17th Sunday in Ordinary Time

 The gospel message today is not only about what to pray, as we see with the Lukan version of the Our Father, but also our attitude to God as we pray. We do not know in detail how St John the Baptist thought of God but we know that he expected a fiery judgement. The image that Jesus uses, that of a Father who surpasses in generosity and love all human fatherhood, inspires confidence. Christian prayer is a cooperation with grace. We cannot think that we can bribe God or impress Him with our virtue or our righteousness. This, as we know from St Paul, is impossible.

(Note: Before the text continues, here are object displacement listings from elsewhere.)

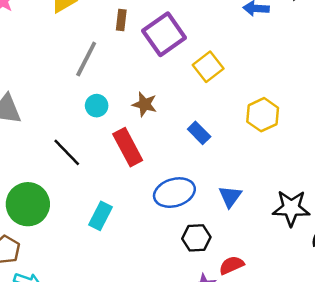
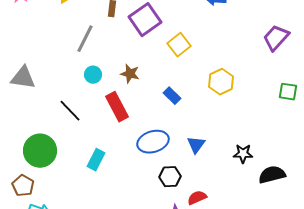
black star: (291, 208) -> (243, 154), size x0.7

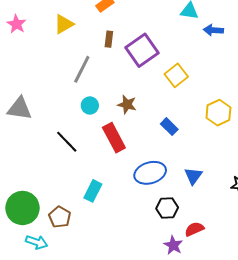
green circle: (40, 151) -> (22, 208), moved
brown pentagon: (23, 186) -> (60, 217), moved

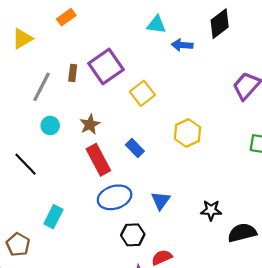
brown rectangle: (109, 39) -> (73, 73), moved
brown star: (127, 104) -> (90, 124), turned 30
red rectangle: (114, 138) -> (98, 160), moved

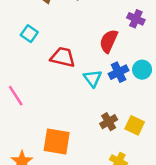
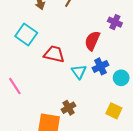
cyan square: (29, 34) -> (26, 34), size x1.5
cyan circle: (142, 70) -> (121, 78), moved
brown cross: (109, 122) -> (69, 108), moved

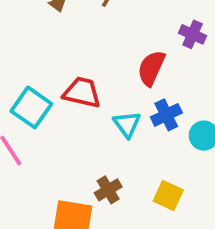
cyan square: (26, 34) -> (31, 107), moved
yellow square: (114, 111) -> (168, 196), moved

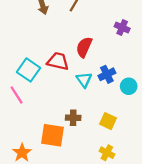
red semicircle: (151, 68) -> (84, 47), moved
brown cross: (108, 190) -> (73, 118), turned 32

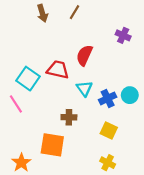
blue cross: (107, 74) -> (108, 98), moved
brown cross: (73, 118) -> (69, 117), moved

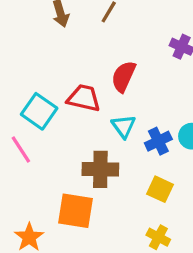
brown cross: (69, 117) -> (100, 169), size x1.5

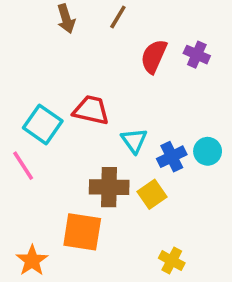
red semicircle: (124, 77) -> (154, 56), moved
yellow square: (160, 189) -> (152, 194), moved, turned 30

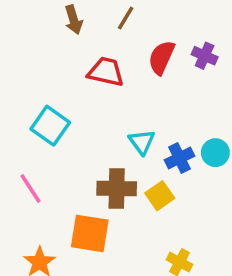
red trapezoid: (91, 110) -> (106, 72), moved
pink line: (23, 166) -> (31, 189), moved

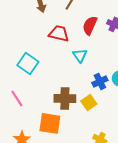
cyan triangle: (142, 142) -> (80, 55), moved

As a Pharisee of the Pharisees he gave it a good go, so much so, that he persecuted the followers of "The Way." He recalls in his letter to the Philippians: "If anyone else has reason to be confident in the flesh, I have more: circumcised on the eighth day, a member of the people of Israel, of the tribe of Benjamin, a Hebrew born of the Hebrews; as to the law, a Pharisee; as to zeal, a persecutor of the church; as to righteousness under the law, blameless." (Phil 3: 4-6) In coming to know Christ, Paul finds that he discovers truly the love of the Father and who it is to whom he has been praying for the whole of his life, yet with the wrong attitude. This revelation transforms him in a radical way. He cannot remain in his of way of prayer because his attitude to God and reality has been fundamentally altered: "Yet whatever gains I had, these I have come to regard as loss because of Christ. More than that, I regard everything as loss because of the surpassing value of knowing Christ Jesus my Lord. For his sake I have suffered the loss of all things, and I regard them as rubbish, in order that I may gain Christ and be found in him, not having a righteousness of my own that comes from the law, but one that comes through faith in Christ, the righteousness from God based on faith. I want to know Christ and the power of his resurrection and the sharing of his sufferings be becoming like him in his death, if somehow I may attain the resurrection from the dead." (Phil 3: 7-11) Thus, a truly Christian attitude of prayer conforms us to Christ and brings us to experience something of the love that the Father has for the Son and the Son for the Father, in the Holy Spirit. We cannot return to the old ways predicated on pleasing an unpleasable God or placating a remorseless and punishing Father.